Marlins Angry and Disappointed at Dismal Season

Marlins have no regrets about going "all-in" before 2012, but changes will be made when this disappointing season is over

The Miami Marlins are long past the point of contending for a National League playoff spot, and the team is already trying to figure out what it can do differently next year to avoid a repeat of 2012. After handing out $190 million worth of new contracts last winter, it is back to the drawing board.

"I think it's going to be an interesting October, a little different than the October we envisioned," team president David Samson told the Miami Herald. The team normally holds a post-mortem with top management at the end of the season, and owner Jeffrey Loria was hoping for a more valedictory affair after the 2012 season. Instead, he, Samson, and president of baseball operations Larry Beinfest have to rethink their approach to building a title contender.

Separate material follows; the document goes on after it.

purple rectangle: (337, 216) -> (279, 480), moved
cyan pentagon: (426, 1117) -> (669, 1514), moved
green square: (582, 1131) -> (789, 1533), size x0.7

"Jeffrey's going to look at everything," Samson continued. "I mean, he's angry, and he should be. It's hard to think you put a plan together and almost every part of the plan does not work out, either by injury or non-performance."

Samson admitted that the Marlins overestimated their own talent after last winter's spending spree, when the team added SS Jose Reyes, RHP Mark Buehrle, and closer Heath Bell, while also missing out on high-priced free agents Albert Pujols, CJ Wilson, and Yoenis Cespedes.

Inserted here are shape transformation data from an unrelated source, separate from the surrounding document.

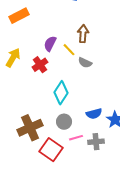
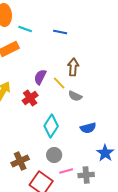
blue semicircle: (94, 114) -> (88, 128), moved
brown cross: (30, 128) -> (20, 161), size x0.7

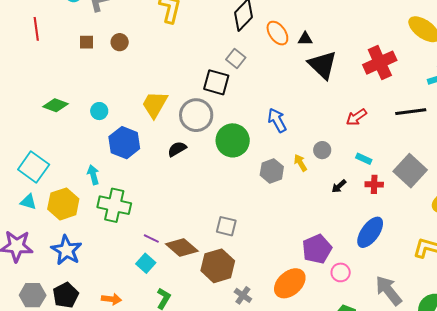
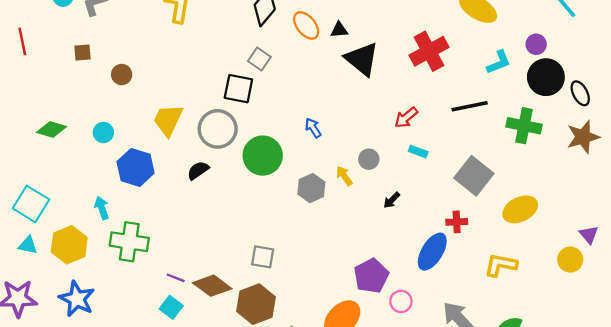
brown circle: (120, 42) -> (122, 75), moved
blue arrow: (277, 120) -> (313, 128), size x0.7
cyan rectangle: (364, 159) -> (418, 152), moved
red cross: (374, 184) -> (457, 222), moved

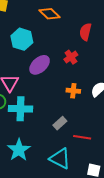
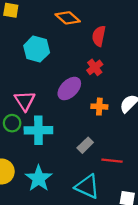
red semicircle: (85, 32) -> (99, 36), moved
purple ellipse: (40, 65) -> (69, 89), moved

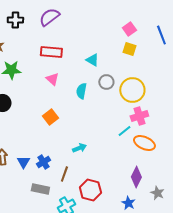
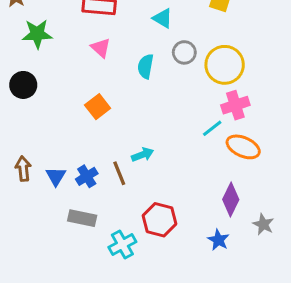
brown line: (64, 174) -> (119, 173), moved, turned -42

"I think the most responsibility falls on me," Samson said of the Marlins' struggles this season, adding that Beinfest and general manager Michael Hill share responsibility with him.

Even so, Samson says he trusts the Marlins' process, even if the outcome did not turn out as hoped. "I wouldn't change one thing," he said. "What we did was exactly right, but it was wrong."

Samson seems to partly blame bad luck for the Marlins' struggles ("That's sort of the message to the fans, that this year has to be an anomaly, because it can't be more than one year in a row, everything can go wrong"). The team has dealt with a panoply of injuries to starting position players, and Bell has not resembled the dominant closer the team thought they bought in December.

Still, while no one expected Miami to be 11 games under .500 in August, neither were predictions of a World Series being touted outside of South Florida this spring. The consensus of advanced stats gurus' projection systems saw the team posting 86 wins in 2012, not bad, but also not good enough to grab a Wild Card berth in the playoffs.

The Marlins have some tough decisions to make this offseason, but chief among them is the choice to take off the rose-colored glasses and see this team for what it really is: a collection of some top-shelf talent (including Reyes, Giancarlo Stanton, Josh Johnson, and others) combined with a number of marginal players and as-yet unfulfilled promises.